Re: ssh connections break with "Fssh_packet_write_wait" on 13 [SOLVED]

From: <tuexen_at_freebsd.org>
Date: Wed, 09 Jun 2021 09:22:55 UTC
> On 9. Jun 2021, at 08:57, Don Lewis <truckman@freebsd.org> wrote:
> 
> On  8 Jun, Michael Gmelin wrote:
>> 
>> 
>> On Thu, 3 Jun 2021 15:09:06 +0200
>> Michael Gmelin <freebsd@grem.de> wrote:
>> 
>>> On Tue, 1 Jun 2021 13:47:47 +0200
>>> Michael Gmelin <freebsd@grem.de> wrote:
>>> 
>>>> Hi,
>>>> 
>>>> Since upgrading servers from 12.2 to 13.0, I get
>>>> 
>>>> Fssh_packet_write_wait: Connection to 1.2.3.4 port 22: Broken pipe
>>>> 
>>>> consistently, usually after about 11 idle minutes, that's with and
>>>> without pf enabled. Client (11.4 in a VM) wasn't altered.
>>>> 
>>>> Verbose logging (client and server side) doesn't show anything
>>>> special when the connection breaks. In the past, QoS problems
>>>> caused these disconnects, but I didn't see anything apparent
>>>> changing between 12.2 and 13 in this respect.
>>>> 
>>>> I did a test on a newly commissioned server to rule out other
>>>> factors (so, same client connections, some routes, same
>>>> everything). On 12.2 before the update: Connection stays open for
>>>> hours. After the update (same server): connections breaks
>>>> consistently after < 15 minutes (this is with unaltered
>>>> configurations, no *AliveInterval configured on either side of the
>>>> connection). 
>>> 
>>> I did a little bit more testing and realized that the problem goes
>>> away when I disable "Proportional Rate Reduction per RFC 6937" on the
>>> server side:
>>> 
>>> sysctl net.inet.tcp.do_prr=0
>>> 
>>> Keeping it on and enabling net.inet.tcp.do_prr_conservative doesn't
>>> fix the problem.
>>> 
>>> This seems to be specific to Parallels. After some more digging, I
>>> realized that Parallels Desktop's NAT daemon (prl_naptd) handles
>>> keep-alive between the VM and the external server on its own. There is
>>> no direct communication between the client and the server. This means:
>>> 
>>> - The NAT daemon starts sending keep-alive packages right away (not
>>> after the VM's net.inet.tcp.keepidle), every 75 seconds.
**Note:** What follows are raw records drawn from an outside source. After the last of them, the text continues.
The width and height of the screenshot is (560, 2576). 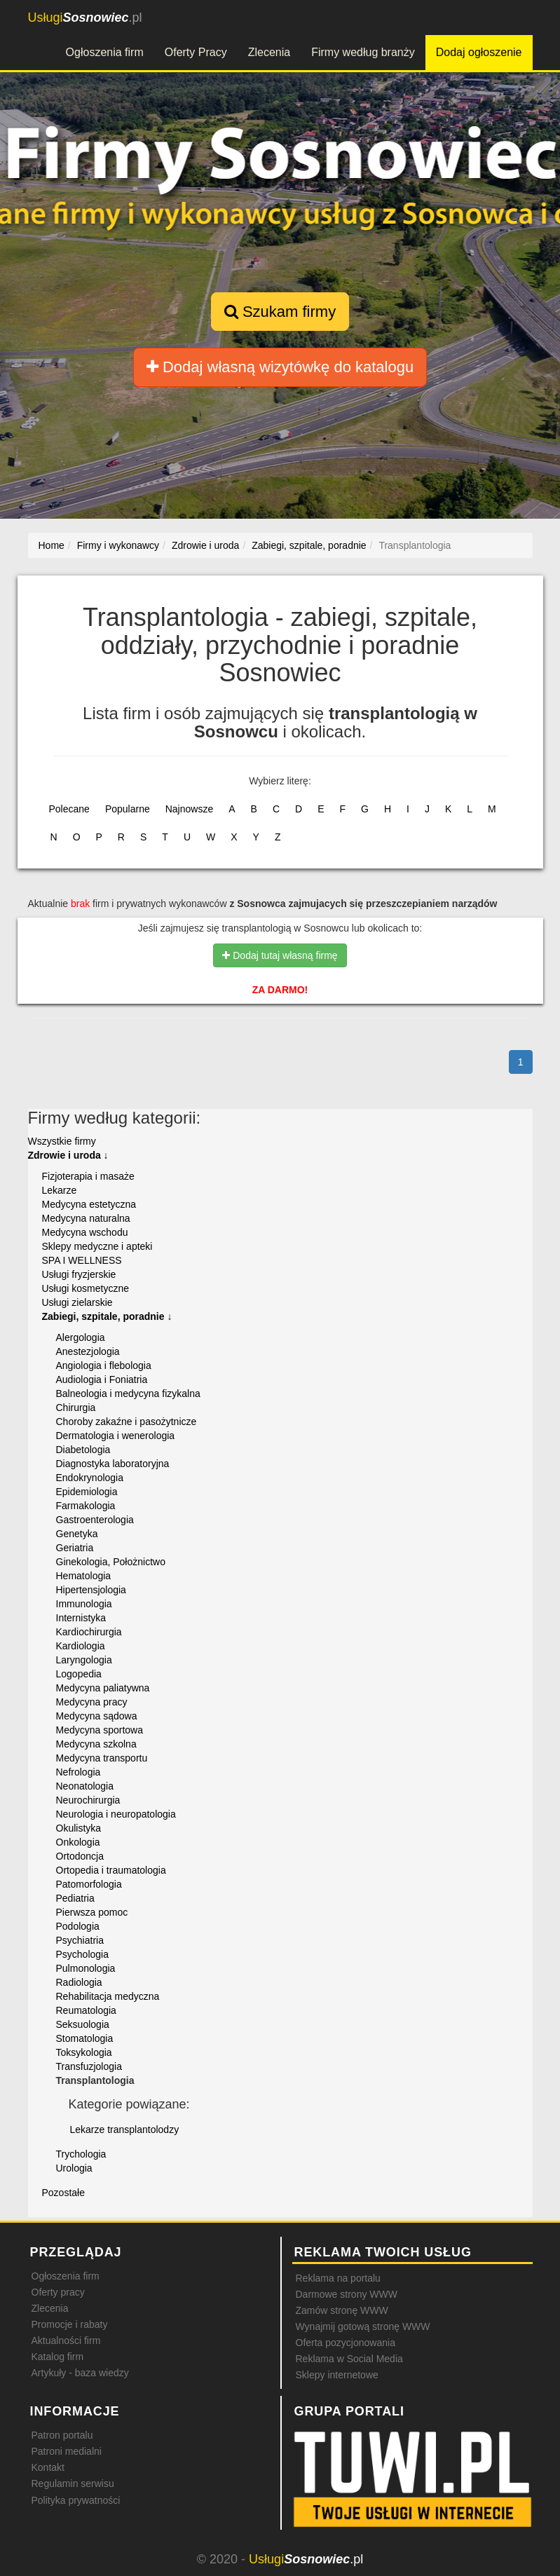 I want to click on Neurochirurgia, so click(x=88, y=1800).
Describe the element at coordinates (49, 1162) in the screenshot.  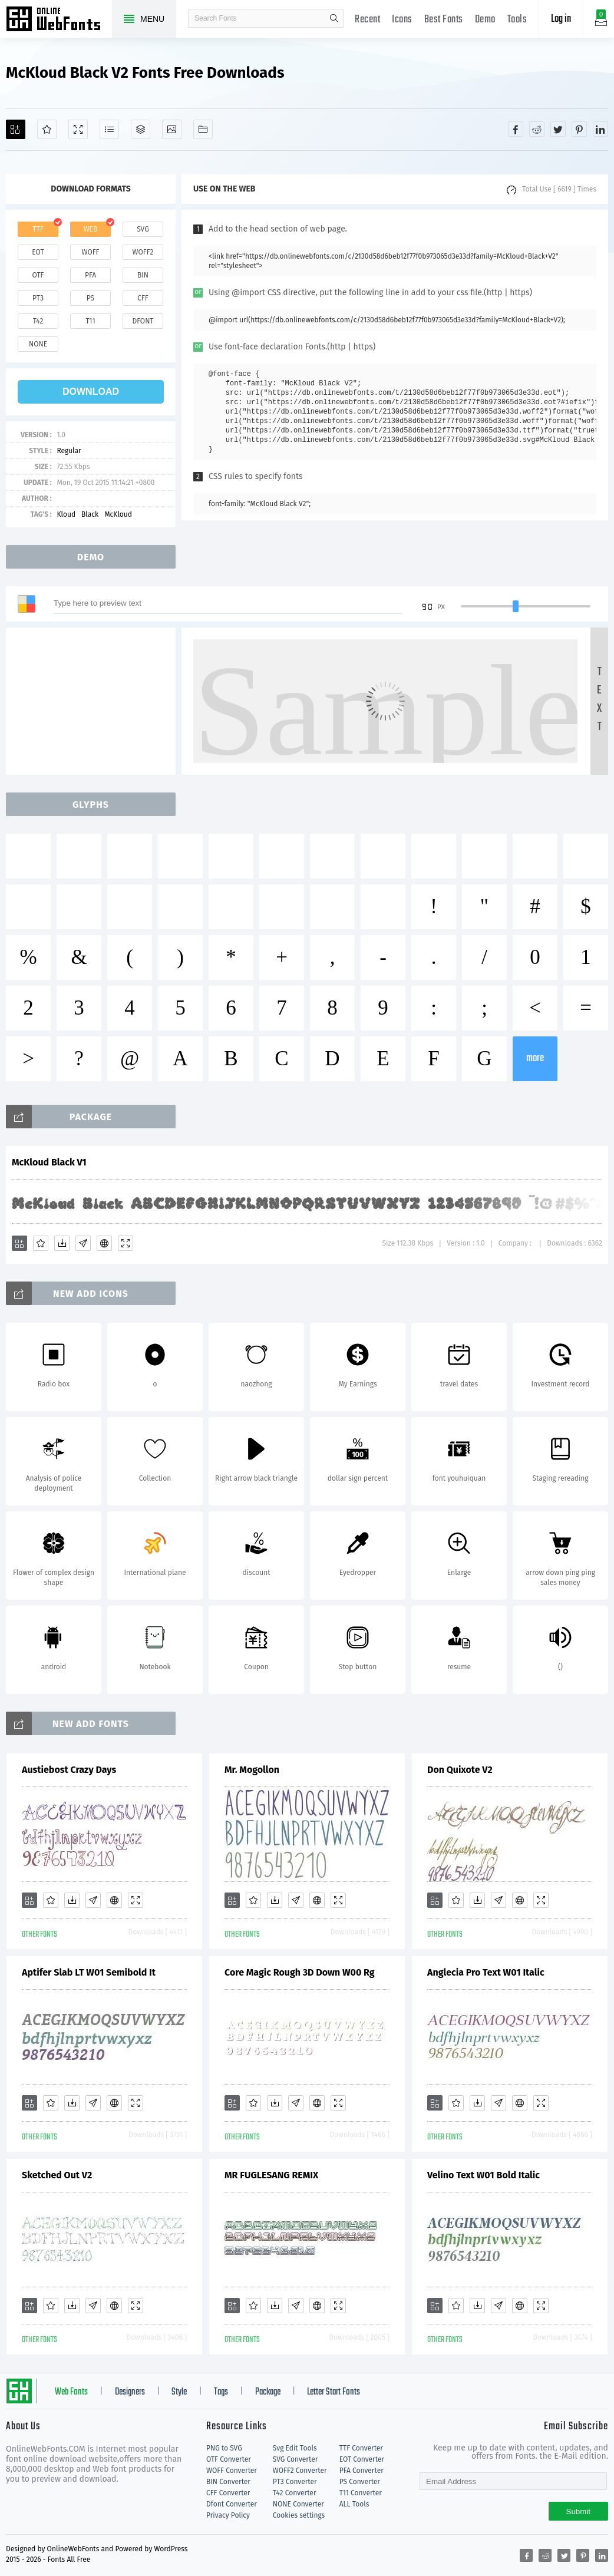 I see `McKloud Black V1` at that location.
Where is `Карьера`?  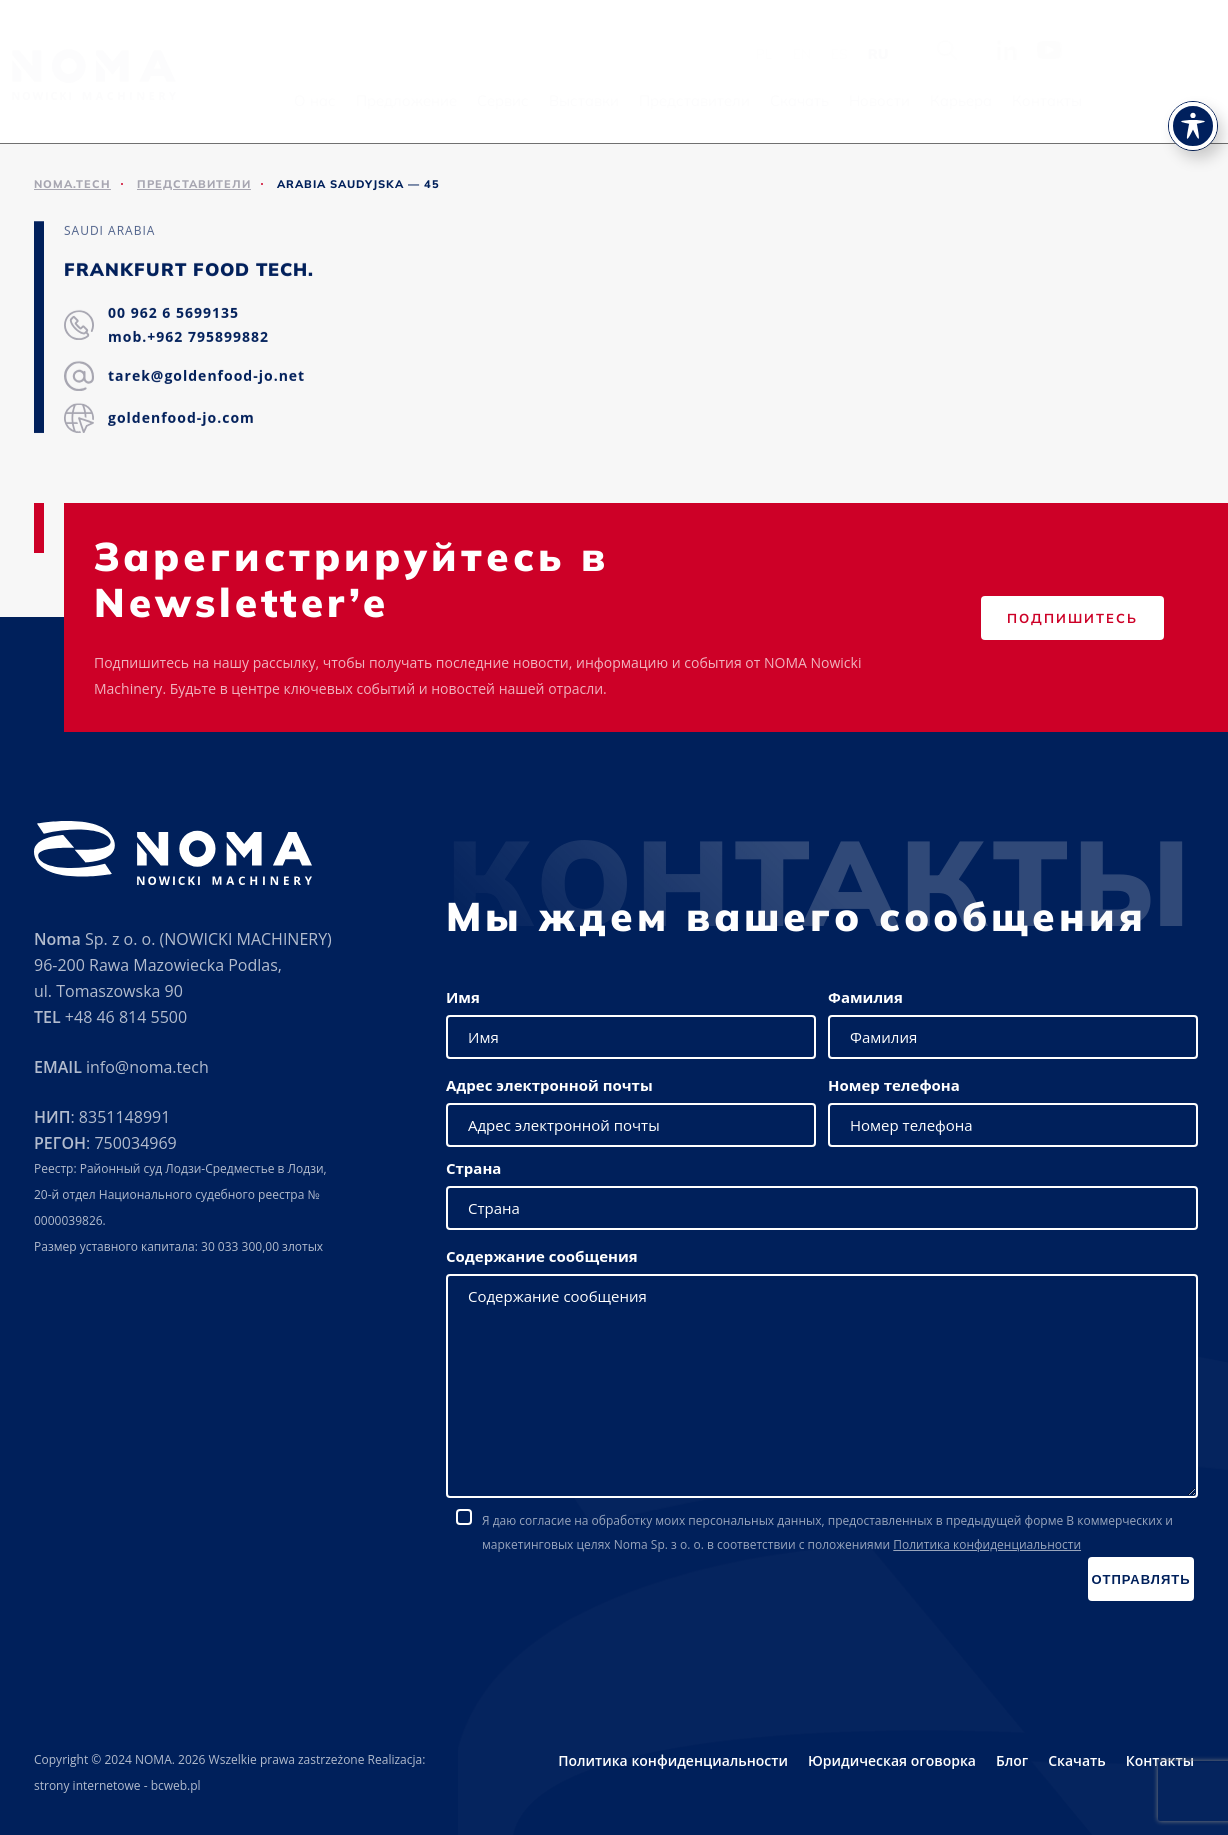 Карьера is located at coordinates (1073, 100). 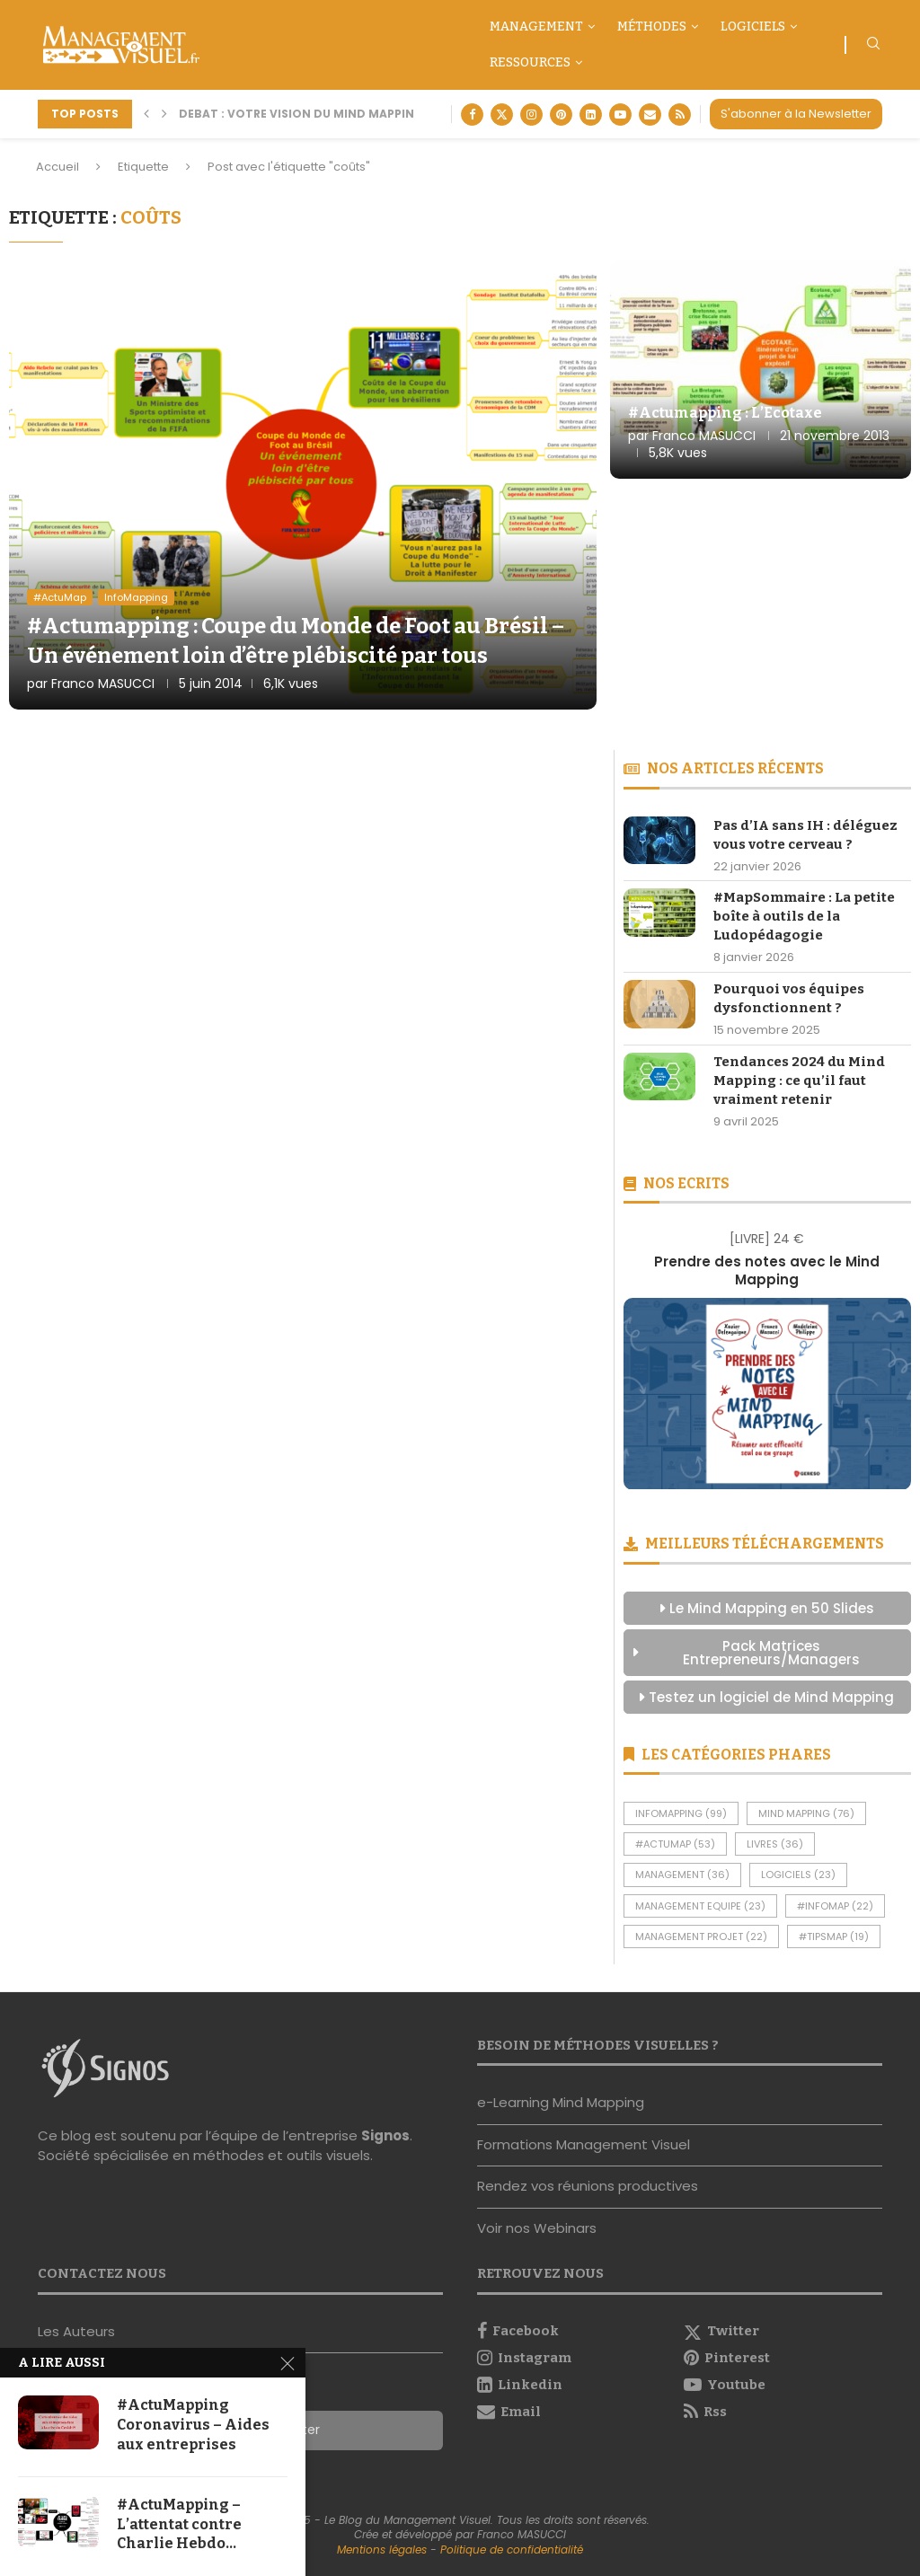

>>> - Keep-alive packages originating in the VM never reach the server.
>>> - Keep-alive originating on the server never reaches the VM.
>>> - Client and server basically do keep-alive with the nat daemon, not
>>> with each other.
>>> 
>>> It also seems like Parallels is filtering the tos field (so it's
>>> always 0x00), but that's unrelated.
>>> 
>>> I configured a bhyve VM running FreeBSD 11.4 on a separate laptop on
>>> the same network for comparison and is has no such issues.
>>> 
>>> Looking at TCP dump output on the server, this is what a keep-alive
>>> package sent by Parallels looks like:
>>> 
>>> 10:14:42.449681 IP (tos 0x0, ttl 64, id 15689, offset 0, flags
>>> [none], proto TCP (6), length 40)
>>>   192.168.1.1.58222 > 192.168.1.2.22: Flags [.], cksum x (correct),
>>>   seq 2534, ack 3851, win 4096, length 0
>>> 
>>> While those originating from the bhyve VM (after lowering
>>> net.inet.tcp.keepidle) look like this:
>>> 
>>> 12:18:43.105460 IP (tos 0x0, ttl 62, id 0, offset 0, flags [DF],
>>>   proto TCP (6), length 52)
>>>   192.168.1.3.57555 > 192.168.1.2.22: Flags [.], cksum x
>>>   (correct), seq 1780337696, ack 45831723, win 1026, options
>>>   [nop,nop,TS val 3003646737 ecr 3331923346], length 0
>>> 
>>> Like written above, once net.inet.tcp.do_prr is disabled, keepalive
>>> seems to be working just fine. Otherwise, Parallel's NAT daemon kills
>>> the connection, as its keep-alive requests are not answered (well,
>>> that's what I think is happening):
>>> 
>>> 10:19:43.614803 IP (tos 0x0, ttl 64, id 0, offset 0, flags [DF],
>>>   proto TCP (6), length 40)
>>>   192.168.1.1.58222 > 192.168.1.2.22: Flags [R.], cksum x (correct),
>>>   seq 2535, ack 3851, win 4096, length 0
>>> 
>>> The easiest way to work around the problem Client side is to configure
>>> ServerAliveInterval in ~/.ssh/config in the Client VM.
>>> 
>>> I'm curious though if this is basically a Parallels problem that has
>>> only been exposed by PRR being more correct (which is what I suspect),
>>> or if this is actually a FreeBSD problem.
>>> 
>> 
>> So, PRR probably was a red herring and the real reason that's happening
>> is that FreeBSD (since version 13[0]) by default discards packets
>> without timestamps for connections that formally had negotiated to have
>> them. This new behavior seems to be in line with RFC 7323, section
>> 3.2[1]:
>> 
>>   "Once TSopt has been successfully negotiated, that is both <SYN> and
>>   <SYN,ACK> contain TSopt, the TSopt MUST be sent in every non-<RST>
>>   segment for the duration of the connection, and SHOULD be sent in an
>>   <RST> segment (see Section 5.2 for details)."
>> 
>> As it turns out, macOS does exactly this - send keep-alive packets
>> without a timestamp for connections that were negotiated to have them.
> 
> I wonder if I'm running into this with ssh connections to freefall.  My
> outgoing IPv6 connections pass through an ipfw firewall that uses
> dynamic rules.  When the dynamic rule gets close to expiration, it
> generates keep alive packets that just seem to be ignored by freefall.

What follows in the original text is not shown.